▸ **EXERCISE DETAILS**: Search each line below for "Smart", then return the lines where it appears.

▸ **EXTRACTED RECORDS**:
------------------------------------------------

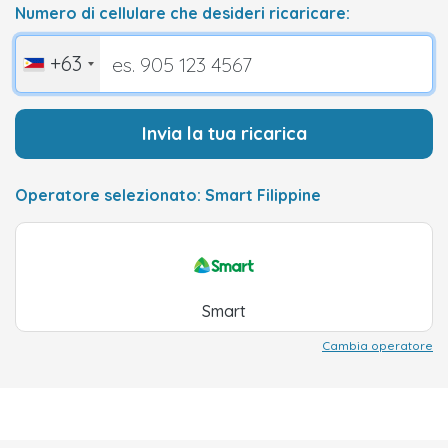
Numero di cellulare che desideri ricaricare:
+63
Invia la tua ricarica
Operatore selezionato: Smart Filippine
Smart
Cambia operatore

------------------------------------------------

▸ **ANSWER TO THIS TASK**:
Operatore selezionato: Smart Filippine
Smart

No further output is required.